Saved data entries
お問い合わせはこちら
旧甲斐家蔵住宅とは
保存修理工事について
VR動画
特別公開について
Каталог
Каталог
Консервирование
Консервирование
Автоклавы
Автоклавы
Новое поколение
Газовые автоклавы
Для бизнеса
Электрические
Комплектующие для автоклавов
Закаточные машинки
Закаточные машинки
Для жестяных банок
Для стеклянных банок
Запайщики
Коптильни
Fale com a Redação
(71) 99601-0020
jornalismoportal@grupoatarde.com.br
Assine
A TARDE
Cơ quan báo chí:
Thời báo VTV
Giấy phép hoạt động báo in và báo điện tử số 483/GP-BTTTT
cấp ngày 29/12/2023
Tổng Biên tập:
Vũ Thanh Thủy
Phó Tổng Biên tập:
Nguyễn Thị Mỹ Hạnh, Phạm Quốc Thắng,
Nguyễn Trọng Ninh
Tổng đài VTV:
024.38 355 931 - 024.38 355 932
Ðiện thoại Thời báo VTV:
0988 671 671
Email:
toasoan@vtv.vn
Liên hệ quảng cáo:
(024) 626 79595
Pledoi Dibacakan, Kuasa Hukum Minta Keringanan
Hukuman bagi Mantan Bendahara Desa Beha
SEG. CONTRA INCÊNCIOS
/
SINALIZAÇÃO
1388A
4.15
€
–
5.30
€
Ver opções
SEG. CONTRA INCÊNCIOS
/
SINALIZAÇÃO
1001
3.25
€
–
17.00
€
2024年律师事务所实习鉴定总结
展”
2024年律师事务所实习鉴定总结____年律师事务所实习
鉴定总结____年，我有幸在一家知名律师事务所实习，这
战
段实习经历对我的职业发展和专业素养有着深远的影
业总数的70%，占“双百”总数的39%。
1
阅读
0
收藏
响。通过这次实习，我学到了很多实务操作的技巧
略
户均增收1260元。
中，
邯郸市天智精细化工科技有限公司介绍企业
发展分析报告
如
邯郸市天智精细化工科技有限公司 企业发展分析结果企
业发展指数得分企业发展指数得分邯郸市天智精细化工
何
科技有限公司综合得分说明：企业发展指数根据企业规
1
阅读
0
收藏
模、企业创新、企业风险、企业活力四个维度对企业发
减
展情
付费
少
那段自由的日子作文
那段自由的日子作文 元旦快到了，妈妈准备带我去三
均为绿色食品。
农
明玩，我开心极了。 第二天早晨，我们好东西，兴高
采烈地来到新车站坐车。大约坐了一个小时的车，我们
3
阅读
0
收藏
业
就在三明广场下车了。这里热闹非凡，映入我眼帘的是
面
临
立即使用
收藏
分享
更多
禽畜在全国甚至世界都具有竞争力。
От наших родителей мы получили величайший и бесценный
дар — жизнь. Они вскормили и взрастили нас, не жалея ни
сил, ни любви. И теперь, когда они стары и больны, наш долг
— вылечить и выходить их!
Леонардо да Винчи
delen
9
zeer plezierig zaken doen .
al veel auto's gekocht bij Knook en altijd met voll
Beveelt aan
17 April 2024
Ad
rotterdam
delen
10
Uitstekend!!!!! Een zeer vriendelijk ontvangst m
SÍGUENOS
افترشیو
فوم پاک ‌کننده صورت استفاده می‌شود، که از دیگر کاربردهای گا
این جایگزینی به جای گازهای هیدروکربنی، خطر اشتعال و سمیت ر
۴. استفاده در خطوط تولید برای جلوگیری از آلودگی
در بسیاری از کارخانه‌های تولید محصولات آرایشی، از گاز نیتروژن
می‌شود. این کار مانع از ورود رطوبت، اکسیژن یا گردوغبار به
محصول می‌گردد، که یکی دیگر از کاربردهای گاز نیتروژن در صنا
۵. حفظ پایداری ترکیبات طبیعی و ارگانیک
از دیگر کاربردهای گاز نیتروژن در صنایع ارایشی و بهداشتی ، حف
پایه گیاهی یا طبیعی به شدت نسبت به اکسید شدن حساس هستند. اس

■ **Exercise brief**
From the records above, return each line where "那段自由的日子作文" occurs.

■ **Written solution**
那段自由的日子作文
那段自由的日子作文 元旦快到了，妈妈准备带我去三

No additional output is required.